Bone Widening Growth Dynamics
Width Growth: Involves appositional growth, adding bone to outer layers.
End of Width Growth: Width can grow throughout lifetime, particularly around stress and use.
Hormonal Regulation of Calcium
Hormones Involved
Parathyroid Hormone (PTH): Increases blood calcium levels by stimulating osteoclast activity.
Calcitonin: Decreases blood calcium levels by inhibiting osteoclast activity.
Fracture Repair Stages
Major Steps
Hematoma formation (blood clot)
Soft callus formation (fibrocartilage)
Hard callus formation (bony callus)
Remodeling phase to restore strength and structure.
Fracture Commonality
Colles’ fractures and clavicular fractures are common due to specific areas of vulnerability during falls or accidents.
Types of Fractures
Greenstick Fracture: An incomplete fracture typically seen in children.
Compound Fracture: An open fracture where the bone breaks through the skin.
Skeletal System Overview
Skull Overview
Large foramen in the occipital bone for the spinal cord entry, forming a joint with the atlas (C1) allowing for nodding movement.
Scapula Connection
The scapula is connected to the axial skeleton via the clavicle.
Joint Composition in Limbs
Joint Structures
Elbow: Humerus and ulna
Wrist: Radius, scaphoid, lunate
Knee: Femur, tibia, patella
Hip: Femur and coxal bone
Shoulder: Humerus and scapula
Ankle: Tibia, fibula, and talus
Specific Bone Articulations
Coxal Joint Overview
Coxal bone articulates with the sacrum, forming a large basin with the vertebral column for support.
Fibula and Femur Joint Composition
Proximal End of Tibia: Articulates with femur and fibula.
Hyoid and Cranial Bone Articulations
Hyoid does not articulate with other bones; serves as an attachment for muscles.
The only movable joint in the skull is the temporomandibular joint (TMJ), formed by the mandible and temporal bone.
Articulation Questions in Vertebral Column
Cervical, Thoracic, Lumbar Distribution: 7 Cervical, 12 Thoracic, 5 Lumbar.
Caudal Bones: Sacrum and coccyx.
Intervertebral Discs Structure
Parts:
Annulus Fibrosus (outer layer)
Nucleus Pulposus (inner gel-like substance)
No blood vessels present in the intervertebral discs.
Herniated Disc: Condition where the nucleus pulposus protrudes through the annulus, causing pain.
Curvature Development in Vertebral Column
Primary and Secondary Curves
Primary Curves: Present at birth (thoracic and sacral).
Secondary Curves: Develop as the child grows to support upright posture (cervical and lumbar).
Abnormal Curves:
Lordosis: Excessive lumbar curve.
Kyphosis: Excessive thoracic curve.
Scoliosis: Lateral curvature of the spine.
Vertebral Foramen
Functions
Centers for protection of spinal cord.
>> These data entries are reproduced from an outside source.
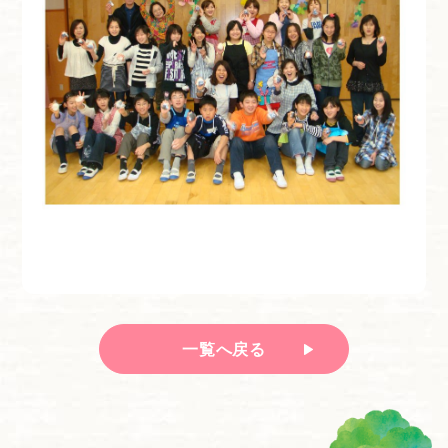
一覧へ戻る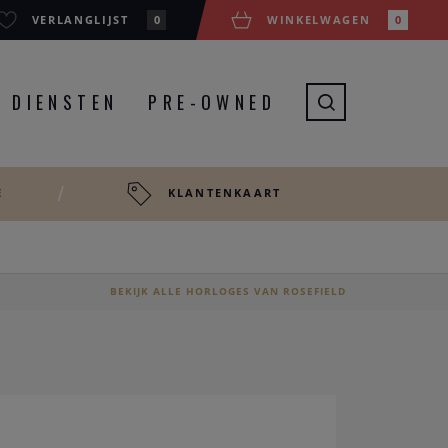
VERLANGLIJST
0
WINKELWAGEN
0
DIENSTEN
PRE-OWNED
E
KLANTENKAART
BEKIJK ALLE HORLOGES VAN ROSEFIELD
Each vertebra has an opening (foramen) to allow for passage of spinal nerves.
Intervertebral Foramina: Lateral openings for spinal nerves to exit the vertebral column.
Bone Types Classification
Shapes of Bones
Long Bones: Humerus, femur
Short Bones: Carpals, tarsals
Flat Bones: Sternum, scapula
Irregular Bones: Vertebrae, hyoid
Bone Articulations and Connection
Joint Compositions
Clavicle: Articulates with sternum and scapula.
Scapula: Does not articulate directly with ribs.
Humerus: Articulates with glenoid cavity of scapula, and at the elbow with the radius and ulna.
Carpals and Phalanges Overview
Carpal Bone Names
Scaphoid, lunate, triquetrum, pisiform, trapezium, trapezoid, capitate, hamate.
Total phalanges in one hand: 14.
Pollex: Thumb.
Hallux: Big toe.
Key Structural Features
Structures of Pelvis
Os Coxae: Composed of ilium, ischium, pubis
Joint Association: Femur articulates with acetabulum of coxal bones.
Distal End of Tibia: Articulates with the talus and fibula.
Tarsal Bone Structures
Seven Tarsal Bones Include:
Talus
Calcaneus
Navicular
Medial cuneiform
Intermediate cuneiform
Lateral cuneiform
Cuboid
Bone Repair Processes
Steps in Repair
Hematoma: Blood forms a clot at the fracture site.
Soft Callus Formation: Fibroblasts create a cartilaginous bridge.
Hard Callus Formation: Osteoblasts replace soft callus with spongy bone.
Remodeling: Bone is reshaped and strengthened over time.
Key Bones to Remember
Facial Bones: Include nasal, maxilla, mandible
Cranial Bones: Include frontal, parietal, occipital
Carpals/Metacarpals: Key bones in the wrist and hand.
Learn the articulation and sutures between these bones to understand their anatomy better.